今さら人に聞けないような“音楽の基本”から、制作の裏側や専門テクニックといった“マニアックな知識”までを掘り下げる『EIGHT-JAM』。

1月18日(日)の同番組では、「プロが選ぶ年間マイベスト」後編が放送された。

スタジオには、作詞家/歌詞プロデューサー・いしわたり淳治、音楽プロデューサー・蔦谷好位置、そして川谷絵音が集結。錚々たる選者3人が、2025年にリリース&話題になった曲の中から独自目線でベスト10を選出するという企画だ。

前編では、それぞれ第10位~第5位を発表し各曲の魅力を熱弁。そして後編では、三者三様さらに熱のこもった濃密解説とともに、気になる第4位~第1位が発表された。

◆大物アーティストがタッグ「深読みしたくなる曲」

川谷絵音が第2位に選出したのは、米津玄師と宇多田ヒカルがタッグを組んだ『JANE DOE』。

川谷がこの楽曲で一番驚いたというのが、“サビ前の2回ブレス”だ。

「サビ前に無音になり1回ブレスのパターンはよく聴くが、2回ブレスのパターンは今まであっただろうか…。この2回のブレス音によってサビの奥行きが、さらに出た気がする」(川谷)

さらに、ブレス直後のサビがいきなり1オクターブ以上の跳躍メロディーであることに触れ、「この景色の変わり方に圧倒されるしかない」と脱帽した。

この曲は劇場版『チェンソーマン レゼ編』のエンディングテーマ。デビルハンターの少年・デンジがカフェで働く謎の少女・レゼと出会い親密になるも、やがて戦うことになる切ない葛藤の物語だが、川谷は「2人の心情の揺れやズレを楽曲がよく表現している」という。

まず注目したのは、宇多田が歌うレゼのパート。イントロから続く不穏なコード進行について、「サビに行くまでにレゼの感情は激しく揺れ動いている」「デンジを殺そうとする直前の葛藤や逡巡が、この不安定なコードとサビ前の2回ブレスに現れている」と指摘。そして、葛藤を振り切り、デンジを「殺す」と決意した瞬間に、サビのメロディーが1オクターブ以上も跳躍し、感情が爆発する構成になっているという。

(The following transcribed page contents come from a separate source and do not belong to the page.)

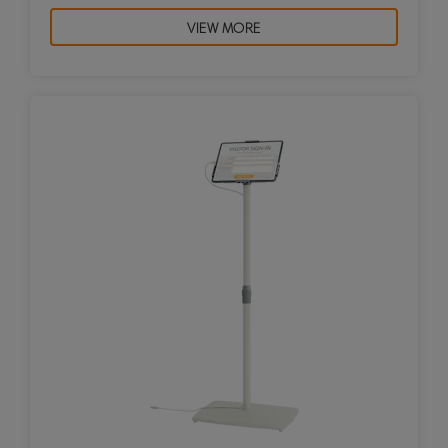
VIEW MORE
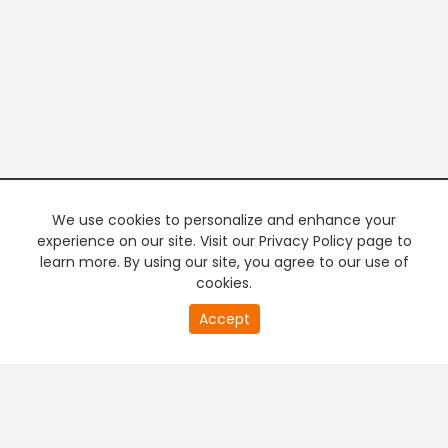
We use cookies to personalize and enhance your
experience on our site. Visit our Privacy Policy page to
learn more. By using our site, you agree to our use of
cookies.
20
Accept
second
PREMIUM TV
FREE STREAMING
of
0
second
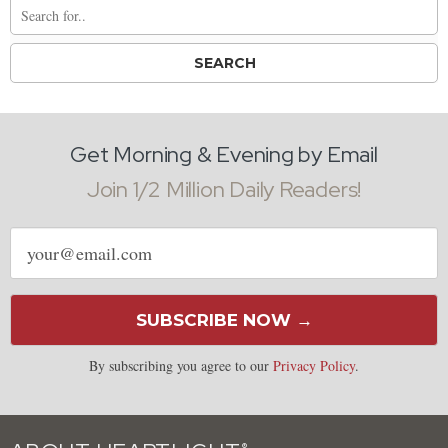
Get Morning & Evening by Email
Join 1/2 Million Daily Readers!
Email
address
SUBSCRIBE NOW →
By subscribing you agree to our
Privacy Policy
.
®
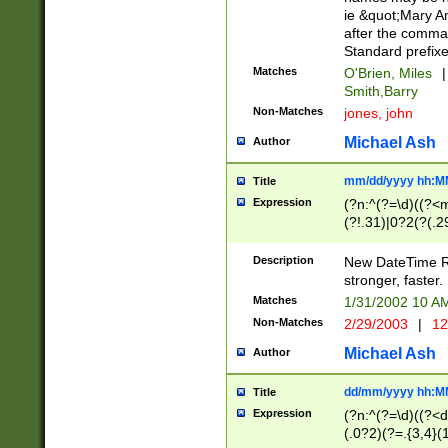
ie &quot;Mary A
after the comma
Standard prefixe
Matches
O'Brien, Miles
|
Smith,Barry
Non-Matches
jones, john
Michael Ash
Author
mm/dd/yyyy hh:M
Title
Expression
(?n:^(?=\d)((?<
(?!.31)|0?2(?(.29
[13579][26])|(16|
<sep>[-./])(?<da
Description
New DateTime Reg
9]|[2-9]\d)\d{2}
stronger, faster.
9]|1[012])(:[0-5]
Matches
1/31/2002 10 
5]\d){1,2})?$)
Non-Matches
2/29/2003
|
12
Michael Ash
Author
dd/mm/yyyy hh:M
Title
Expression
(?n:^(?=\d)((?<d
(.0?2)(?=.{3,4}(1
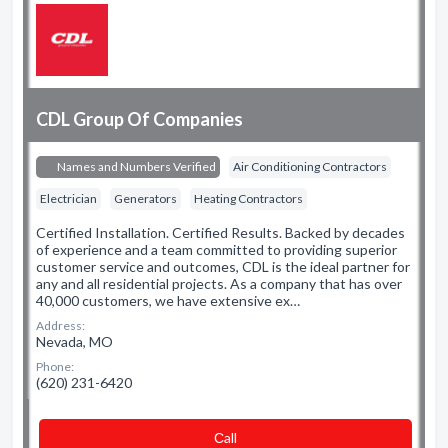
CDL Group Of Companies
Names and Numbers Verified
Air Conditioning Contractors
Electrician
Generators
Heating Contractors
Certified Installation. Certified Results. Backed by decades
of experience and a team committed to providing superior
customer service and outcomes, CDL is the ideal partner for
any and all residential projects. As a company that has over
40,000 customers, we have extensive ex…
Address:
Nevada, MO
Phone:
(620) 231-6420
Сall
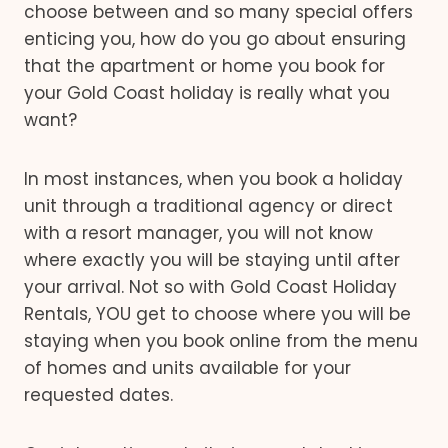
choose between and so many special offers
enticing you, how do you go about ensuring
that the apartment or home you book for
your Gold Coast holiday is really what you
want?
In most instances, when you book a holiday
unit through a traditional agency or direct
with a resort manager, you will not know
where exactly you will be staying until after
your arrival. Not so with Gold Coast Holiday
Rentals, YOU get to choose where you will be
staying when you book online from the menu
of homes and units available for your
requested dates.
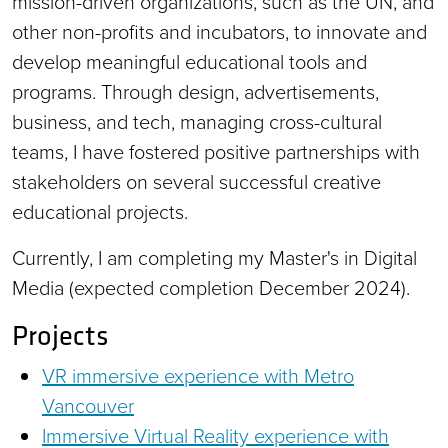
mission-driven organizations, such as the UN, and
other non-profits and incubators, to innovate and
develop meaningful educational tools and
programs. Through design, advertisements,
business, and tech, managing cross-cultural
teams, I have fostered positive partnerships with
stakeholders on several successful creative
educational projects.
Currently, I am completing my Master's in Digital
Media (expected completion December 2024).
Projects
VR immersive experience with Metro
Vancouver
Immersive Virtual Reality experience with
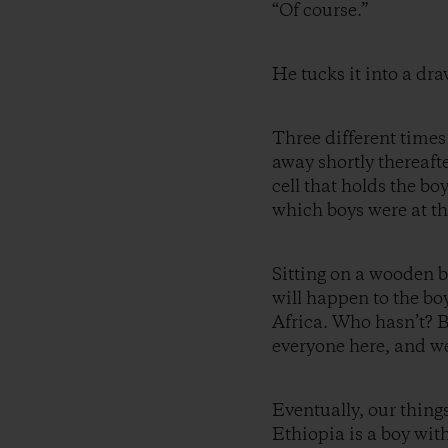
“Of course.”
He tucks it into a dra
Three different times
away shortly thereafter
cell that holds the bo
which boys were at th
Sitting on a wooden b
will happen to the bo
Africa. Who hasn’t? 
everyone here, and we 
Eventually, our thing
Ethiopia is a boy wit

一方で、2番から始まる米津によるデンジのパートは、レゼのパートとは対照的だ。「1コード目、2コード目は(レゼの気持ちを歌った)1番と一緒だが、3コード目だけがシンプルで落ち着いたコードになっている」と川谷は分析する。

「デンジはただ一方的に恋をしていて、心に『悪』の部分がない。そんな2人の決定的な感情のズレを、3番目のコードをわずかに変えるだけで表現している」(川谷)

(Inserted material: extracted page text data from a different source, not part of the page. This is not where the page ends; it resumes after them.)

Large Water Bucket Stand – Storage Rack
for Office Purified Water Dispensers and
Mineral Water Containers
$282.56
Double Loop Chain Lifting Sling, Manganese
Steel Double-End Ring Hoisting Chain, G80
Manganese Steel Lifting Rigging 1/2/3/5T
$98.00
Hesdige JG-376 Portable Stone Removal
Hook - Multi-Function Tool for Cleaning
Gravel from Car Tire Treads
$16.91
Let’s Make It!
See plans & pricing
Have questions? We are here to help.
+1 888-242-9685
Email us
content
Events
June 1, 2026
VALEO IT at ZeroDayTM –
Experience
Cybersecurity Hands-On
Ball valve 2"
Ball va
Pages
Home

音楽の構造そのものが映画の物語と深くリンクしているという驚きの解釈に、スタジオからも「なるほど」と感嘆の声が上がった。

 

◆海外でも大絶賛「どこを切り取っても最高のメロディー」

そして川谷が1位に選んだのは、「どこを切り取っても最高のメロディー」と評する、海外でも大絶賛されたアニメ主題歌。

それが、サカナクションの『怪獣』だ。

アニメ『チ。―地球の運動について―』のオープニング主題歌であるこの曲。アニメをきっかけに海外でも絶賛の声が相次いだ。

「ここまで個人の人生みたいなものが反映されてヒットした曲ってなかったと思う。すごく音楽的であり、人間的である」(川谷)

「4パターンのメロディーが使われており、一見シンプルに見えるが、かなり複雑な構成になっている」と解説し、「それぞれが素晴らしく、どれも頭に残る。オケや順番を変えることで、サビにもメロにもなる。最高のメロディー」と絶賛した。

一方、蔦谷が1位に選んだのもまさかの「あの曲」で…? ほかにも超人気アーティストたちの才能が炸裂する名曲が続々とランクインしている。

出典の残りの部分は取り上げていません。